What you will do: Which lines of the entries below include "cuisine"? List them all.
= Beginning of Section =
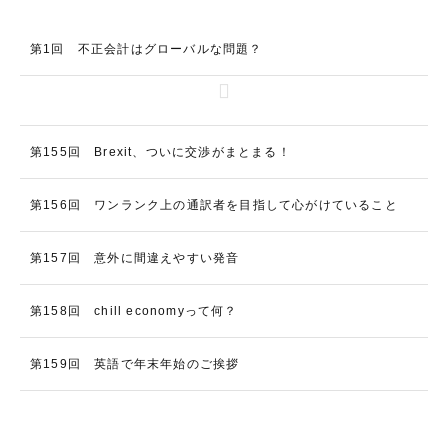
第1回 不正会計はグローバルな問題？
第155回 Brexit、ついに交渉がまとまる！
第156回 ワンランク上の通訳者を目指して心がけていること
第157回 意外に間違えやすい発音
第158回 chill economyって何？
第159回 英語で年末年始のご挨拶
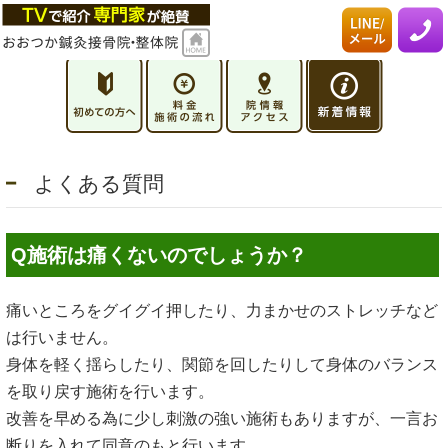
よくある質問
Q施術は痛くないのでしょうか？
痛いところをグイグイ押したり、力まかせのストレッチなど
は行いません。
身体を軽く揺らしたり、関節を回したりして身体のバランス
を取り戻す施術を行います。
改善を早める為に少し刺激の強い施術もありますが、一言お
断りを入れて同意のもと行います。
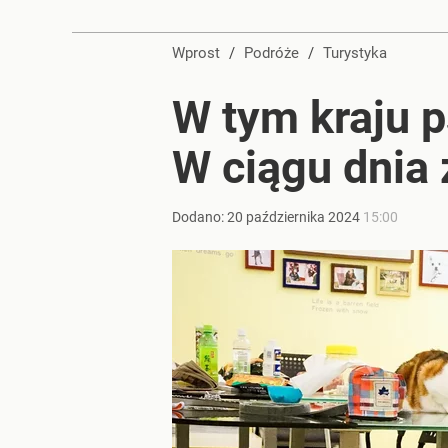
O polskiej wiosce zrobiło się głośno na świecie. 
Wprost
/
Podróże
/
Turystyka
dodaj
W tym kraju p
Wody siarczkowe, baseny i hotele. Tutaj stworzą 
W ciągu dnia 
dodaj
Dodano:
20
października
2024
15:00
Farmacja: wzrost pod presją. co czeka branżę do 
1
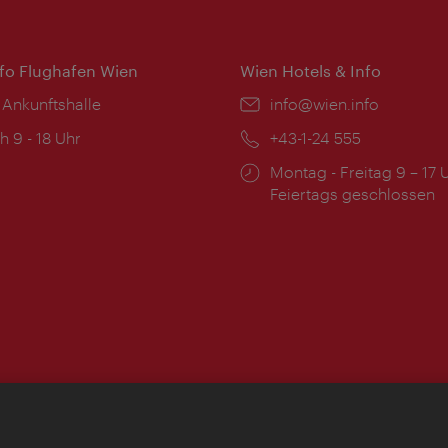
nfo Flughafen Wien
Wien Hotels & Info
 Ankunftshalle
Email:
info@wien.info
ngszeiten:
h 9 - 18 Uhr
Telefon:
+43-1-24 555
Öffnungszeiten:
Montag - Freitag 9 – 17 
Feiertags geschlossen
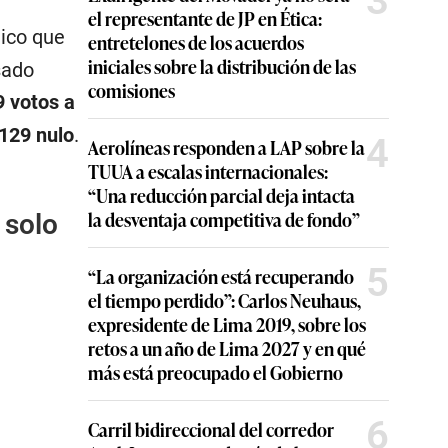
3
el representante de JP en Ética:
nico que
entretelones de los acuerdos
iniciales sobre la distribución de las
sado
comisiones
 votos a
129 nulo
.
4
Aerolíneas responden a LAP sobre la
TUUA a escalas internacionales:
“Una reducción parcial deja intacta
la desventaja competitiva de fondo”
 solo
5
“La organización está recuperando
el tiempo perdido”: Carlos Neuhaus,
expresidente de Lima 2019, sobre los
retos a un año de Lima 2027 y en qué
más está preocupado el Gobierno
6
Carril bidireccional del corredor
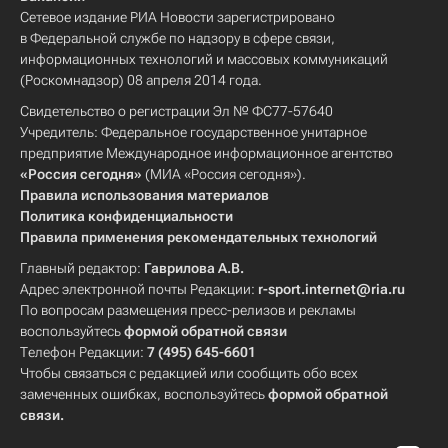
Сетевое издание РИА Новости зарегистрировано
в Федеральной службе по надзору в сфере связи,
информационных технологий и массовых коммуникаций
(Роскомнадзор) 08 апреля 2014 года.
Свидетельство о регистрации Эл № ФС77-57640
Учредитель: Федеральное государственное унитарное
предприятие Международное информационное агентство
«Россия сегодня»
(МИА «Россия сегодня»).
Правила использования материалов
Политика конфиденциальности
Правила применения рекомендательных технологий
Главный редактор:
Гаврилова А.В.
Адрес электронной почты Редакции:
r-sport.internet@ria.ru
По вопросам размещения пресс-релизов и рекламы
воспользуйтесь
формой обратной связи
Телефон Редакции:
7 (495) 645-6601
Чтобы связаться с редакцией или сообщить обо всех
замеченных ошибках, воспользуйтесь
формой обратной
связи
.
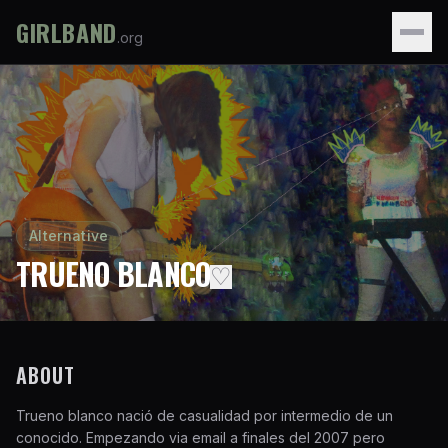
GIRLBAND
.org
Alternative
TRUENO BLANCO
♡
ABOUT
Trueno blanco nació de casualidad por intermedio de un
conocido. Empezando via email a finales del 2007 pero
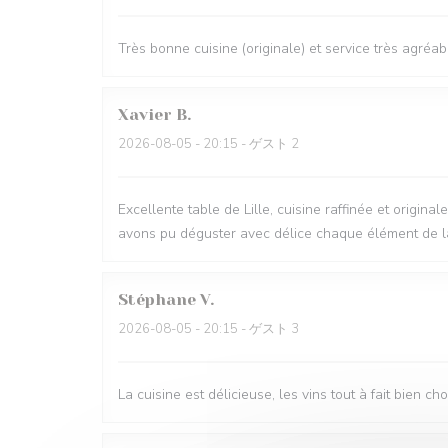
Très bonne cuisine (originale) et service très agréab
Xavier
B
2026-08-05
- 20:15 - ゲスト 2
Excellente table de Lille, cuisine raffinée et origi
avons pu déguster avec délice chaque élément de la 
Stéphane
V
2026-08-05
- 20:15 - ゲスト 3
La cuisine est délicieuse, les vins tout à fait bien c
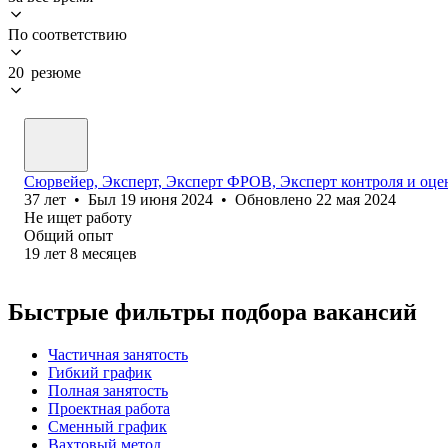
По соответствию
20 резюме
Сюрвейер, Эксперт, Эксперт ФРОВ, Эксперт контроля и оцен
37
лет
•
Был
19 июня 2024
•
Обновлено
22 мая 2024
Не ищет работу
Общий опыт
19
лет
8
месяцев
Быстрые фильтры подбора вакансий
Частичная занятость
Гибкий график
Полная занятость
Проектная работа
Сменный график
Вахтовый метод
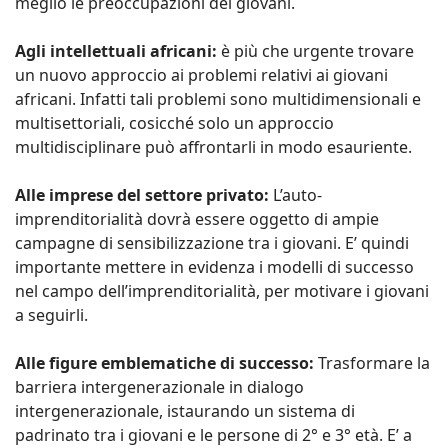
meglio le preoccupazioni dei giovani.
Agli intellettuali africani:
è più che urgente trovare
un nuovo approccio ai problemi relativi ai giovani
africani. Infatti tali problemi sono multidimensionali e
multisettoriali, cosicché solo un approccio
multidisciplinare può affrontarli in modo esauriente.
Alle imprese del settore privato:
L’auto-
imprenditorialità dovrà essere oggetto di ampie
campagne di sensibilizzazione tra i giovani. E’ quindi
importante mettere in evidenza i modelli di successo
nel campo dell’imprenditorialità, per motivare i giovani
a seguirli.
Alle figure emblematiche di successo:
Trasformare la
barriera intergenerazionale in dialogo
intergenerazionale, istaurando un sistema di
padrinato tra i giovani e le persone di 2° e 3° età. E’ a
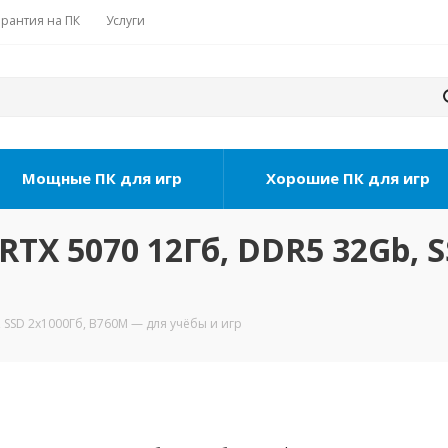
арантия на ПК
Услуги
Мощные ПК для игр
Хорошие ПК для игр
 RTX 5070 12Гб, DDR5 32Gb, 
, SSD 2х1000Гб, B760M — для учёбы и игр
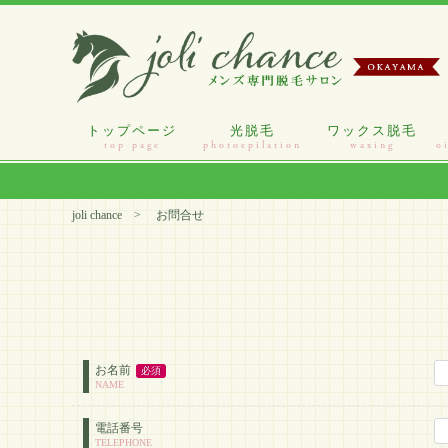
トップページ
光脱毛
ワックス脱毛
top page
photoepilation
waxing
o
joli chance
お問合せ
お名前
必須
NAME
電話番号
TELEPHONE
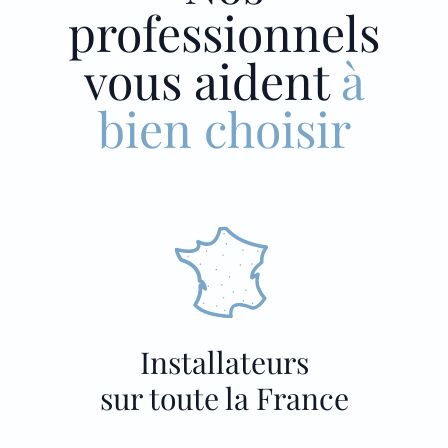
professionnels
vous aident
à
bien choisir
Installateurs
sur toute la France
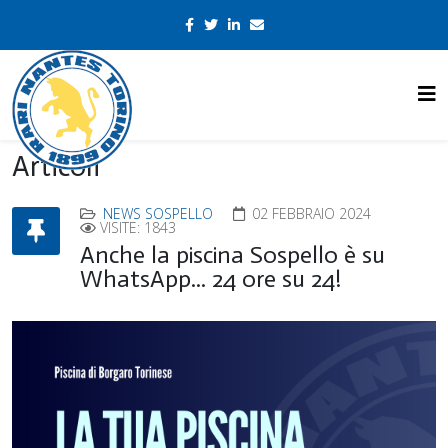
Articoli
NEWS SOSPELLO
02 FEBBRAIO 2024
VISITE: 1843
Anche la piscina Sospello è su
WhatsApp... 24 ore su 24!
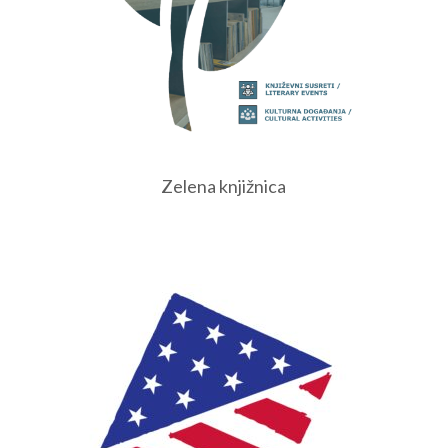
Zelena knjižnica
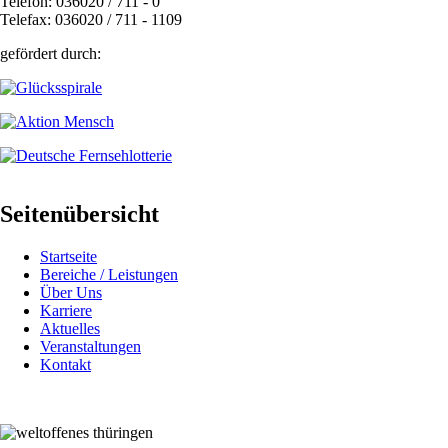
Telefon: 036020 / 711 - 0
Telefax: 036020 / 711 - 1109
gefördert durch:
Seitenübersicht
Startseite
Bereiche / Leistungen
Über Uns
Karriere
Aktuelles
Veranstaltungen
Kontakt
= End of Section =
Result:
Très bonne cuisine (originale) et service très agréab
Excellente table de Lille, cuisine raffinée et origi
La cuisine est délicieuse, les vins tout à fait bien c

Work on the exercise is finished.